Which brings us to Big Data. In order to detect threats in real-time, you need to be able to consume and digest an enormous volume of data from all the various systems, devices, and applications across your network. As we saw in the LinkedIn breach, attackers scraped publicly available data and then linked it to individuals to present tidy profiles to scammers, phishers, and spammers on a silver platter. The ability to aggregate, filter and link data together is a key element in the identification of threats in flight.

Context is where data meets insight. Having lots of data is one thing. Adding meaning to data is everything, and is the difference between distinguishing merely unusual activity from risky, threat-laden activity.

And then we come to behavior analytics. Behavior is the leading threat indicator. You can steal my identity, but you cannot steal my behavior. You may compromise my credentials, but you don’t know what applications I typically run, who I send emails to, what files I access, and the like. Your advanced threat detection platform should include the ability to detect anomalous behavior in real-time. When something or somebody’s behavior changes, that’s an issue.

Finally, risk scoring brings everything together. When a person’s behavior changes, their risk score goes up. If it is determined – with context and machine learning – that the unusual behavior is not a threat, the risk score goes down. But if the threat is real, that risk score goes up and becomes a priority for investigation or automated remediation action.
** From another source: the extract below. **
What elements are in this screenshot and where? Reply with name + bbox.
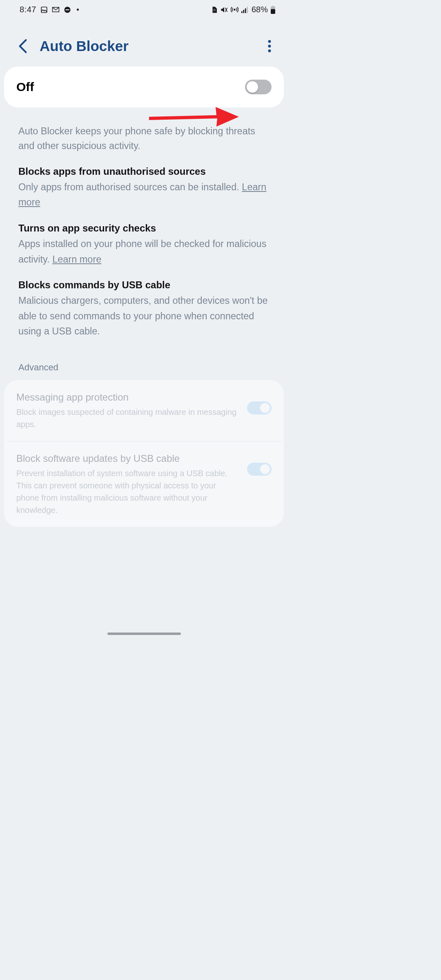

Risk scores provide you with the actionable intelligence you need to identify and then eliminate true threats.

Criminals Need Privilege

As I mentioned before, cybercriminals need privileged access to install malware and exfiltrate data. You must identify, monitor, and secure these accounts. Gurucul can help.

First, Gurucul helps you detect Privileged Access Risks at the Entitlement Level. Manually finding and securing every privileged account in a large enterprise is unrealistic. Organizations use privileged access management or PAM solutions to try and tackle the problem. However, beyond the scope of standard admin accounts managed by PAM are regular accounts with privileged access entitlements and privileged functions without a group association or legacy tracking method.

Securing privileged access originates with privileged access discovery at the entitlement level, not the account level. Gurucul Identity Analytics facilitates the complete accounting of privileged accounts and entitlements, including where administrative rights were provisioned without accountability. In deployments we typically find 70% of privilege has not been secured. We can also clean up the access plane of dormant and orphan accounts which is yet another attack vector.

Second, Gurucul uses behavior analytics powered by machine learning to detect and prevent privileged access abuse – whether the actor is a malicious insider or a cybercriminal who has compromised a valid user’s privileged account. Gurucul monitors privileged accounts continuously with contextual information around who accesses your IP and regulated data. We provide risk-based alerting of anomalous behavior so you can detect and stop a threat before it occurs.

Time is Not on Your Side

Bottom line? Time is not on your side! You need to act now if you haven’t already put in place modern security defenses. In response to the Colonial Pipeline attack, IBM CEO Arvind Krishna said, “Cybersecurity will be the issue of this decade in terms of how much worse it is going to get.

And Forrester analyst Allie Mellen says, “What do security pros do right now to lower their risk in the face of future ransomware attacks? Outrun the guy next to you.” You need to try to be slightly less vulnerable to attacks than your competitors.